CRAWFORD COUNTY - Crawford County Sheriff Dale McCullick is pursuing a grant offered through the U.S. Department of Justice,  called the COPS grant to create a  ‘School Resource Officer’ position within his department. If approved by the county, and by all three participating school districts, the resource officer would rotate between the Wauzeka-Steuben, Seneca and North Crawford Schools.

The vision is that the grant would pay for three-quarters of the salary for a period of three years, and the remaining amount would be split between the three districts and the county at 25 percent each. In the summer, the officer would be assigned to other duties within the sheriff’s department.

The Office of Community Oriented Policing Services (COPS) is responsible for advancing the practice of community policing by the nation's state, local, territorial, and tribal law enforcement agencies. The COPS Office awards grants to hire community-policing professionals, develop and test innovative policing strategies, and provide training and technical assistance.

 “The vision for this position is not just school security, but also to promote camaraderie with the kids and talk to the kids,” McCullick said. “Despite all the attention school security has gotten in the news recently, actually we have been working on creating a position like this for some time.”

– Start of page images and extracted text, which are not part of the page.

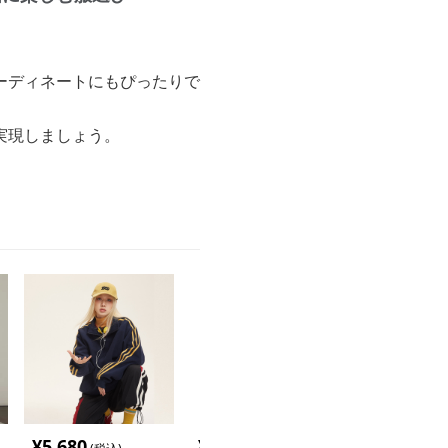
ーディネートにもぴったりで
実現しましょう。
。
¥
5,680
¥
8,620
¥
7,800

McCullick said that the department used to have a similar position in the past that was funded by the DARE program. When those funds dried up, then the position ceased.

“I’ve applied for grants prior to this,” McCullick said. “They always seem to award the funds to the bigger school districts.”

Wauzeka-Steuben Interim Admnistrator Gary Albrecht reports that his school board is looking at the possibility of supporting creation of this position financially.

“I think it’s a great idea to have law enforcement available and visible in the school,” Albrecht said. “Ultimately, though, it’s the school board that will make that decision.”

North Crawford Administrator Brandon Munson reports that so far there has been one initial discussion with the three school districts and the sheriff’s department about creation and funding of the position.

“I believe that all four groups think creation of the position is a great idea,” Munson said. “We just want to make sure that it is done for the right reasons. We don’t simply need armed security at North Crawford.”

Munson listed the reasons he feels creation of the position could be helpful to North Crawford:

Being a visible adult in the school building developing relationships with students;

Going into classrooms and working with kids at a young age to start developing those relationships early on;

Providing education in the classrooms when appropriate and under the direction of North Crawford staff;

Assisting district officials in creating best practices and procedures around school safety -- updating handbooks, policies, etc.;

Assisting with day-to-day disciplinary issues when appropriate; and

Working as a liaison between the district and Crawford County.

“The most important role that I see this person fulfilling would be to develop positive relationships with all of our students, particularly those we may identify as being at-risk for a number of environmental factors,” Munson said.  “As I understand it, the three school districts will have a direct role in the selection of the individual, and creating their job duties.”

Munson stated that hedoesn't foresee this being an official board action item within the next couple months, as there is a lot of planning and discussion that still needs to happen leading up to that point.

Seneca School District Administrator David Boland agrees that the concept has merit. Like others, he and his board are waiting to see more details before taking any further steps.